First, Sun will publish a Java-based version of the Transaction Capabilities Application Protocol. The specification will let providers deploy intelligent network services, such as call forwarding or call waiting, to IP-based environments.

In June, at the SuperComm trade show in Atlanta, Sun will broaden JAIN's scope by unveiling an open Java architecture for building and managing back-office applications for critical functions, such as service creation, provisioning, management and billing, officials said.

The new architecture, which Sun has not formally named, will consist of software for specific back-office tasks, such as billing services, along with middleware components for building, deploying and managing multiplatform applications, said Paul Tempest-Mitchell, director of advanced network platforms at Sun, in Palo Alto, Calif.

The architecture "will drive back-office functions so [providers] can deploy these systems rapidly and on a large scale," Tempest-Mitchell said. Running on Sun servers, the applications will support "multimillion-subscriber-type deployments," he added.
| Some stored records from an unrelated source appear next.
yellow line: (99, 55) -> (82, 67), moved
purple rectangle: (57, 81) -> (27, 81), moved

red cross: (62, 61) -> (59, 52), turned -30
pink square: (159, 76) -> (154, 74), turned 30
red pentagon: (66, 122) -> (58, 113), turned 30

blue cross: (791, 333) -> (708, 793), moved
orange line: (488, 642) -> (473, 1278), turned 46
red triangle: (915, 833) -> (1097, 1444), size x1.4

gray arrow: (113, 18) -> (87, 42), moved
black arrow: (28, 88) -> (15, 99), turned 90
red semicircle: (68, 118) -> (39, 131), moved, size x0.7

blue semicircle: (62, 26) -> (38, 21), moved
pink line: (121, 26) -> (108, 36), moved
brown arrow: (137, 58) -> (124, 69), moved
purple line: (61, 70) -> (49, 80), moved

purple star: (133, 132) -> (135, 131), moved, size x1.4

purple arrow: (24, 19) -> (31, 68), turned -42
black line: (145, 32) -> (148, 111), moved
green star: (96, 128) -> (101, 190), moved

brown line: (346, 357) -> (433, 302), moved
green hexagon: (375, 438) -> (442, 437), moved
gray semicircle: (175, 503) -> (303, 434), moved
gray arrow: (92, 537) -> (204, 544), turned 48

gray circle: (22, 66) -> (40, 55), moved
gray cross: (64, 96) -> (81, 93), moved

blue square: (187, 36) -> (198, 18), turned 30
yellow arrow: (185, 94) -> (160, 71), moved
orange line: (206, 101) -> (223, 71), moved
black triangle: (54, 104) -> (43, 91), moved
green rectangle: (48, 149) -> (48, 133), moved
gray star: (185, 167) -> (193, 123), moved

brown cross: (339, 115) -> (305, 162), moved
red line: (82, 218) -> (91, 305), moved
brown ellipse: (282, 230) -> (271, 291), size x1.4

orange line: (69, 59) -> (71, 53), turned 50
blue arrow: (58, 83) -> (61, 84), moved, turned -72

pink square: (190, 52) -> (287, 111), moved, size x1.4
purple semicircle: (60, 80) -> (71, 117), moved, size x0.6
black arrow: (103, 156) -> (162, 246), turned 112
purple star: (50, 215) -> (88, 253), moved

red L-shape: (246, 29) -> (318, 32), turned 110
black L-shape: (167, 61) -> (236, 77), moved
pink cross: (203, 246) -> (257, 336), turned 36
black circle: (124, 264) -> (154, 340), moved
At SuperComm, Sun will demonstrate several prototype JAIN applications, including voice-over-IP services supporting the Media Gateway Control Protocol and the H.323 specification for multimedia applications running on IP networks.

Sun also will announce new JAIN partners, including France Telecom. The company has already lined up an impressive roster of companies working on JAIN and Java projects, including AT&T Corp., IBM, and several telecommunications equipment manufacturers and service providers.

Java "allows us to get things up and running very quickly," said Julian Craddock, chief technology officer at Saraïde Inc., a San Mateo, Calif., service provider funded by Nortel Networks and others. With Java at the core of its Saraïde.com service, "we can best achieve our goal of connecting any content source out to any type of end device," Craddock said.

At AT&T Laboratories, Java forms the base of the company's Geoplex software platform for creating telecom services. The Geoplex project, which involves creating a software platform for service delivery functions such as authentication, registration, usage recording and billing, is in tests with undisclosed AT&T customers, said a spokesman for the AT&T research division, in Basking Ridge, N.J.

AT&T has made the Geoplex code available to research universities involved in Internet2 for their feedback and to further refine its capabilities, the spokesman said. A general release date for Geoplex has not been set.

The upcoming initiatives substantially broaden Sun's original push to bring Java into the telecommunications world. At JAIN's initial launch last June, "we were concentrating on [solving] the lack of [open-platform support] of SS7 applications," Tempest-Mitchell said. "As we got further into JAIN, it became obvious we could do so much more."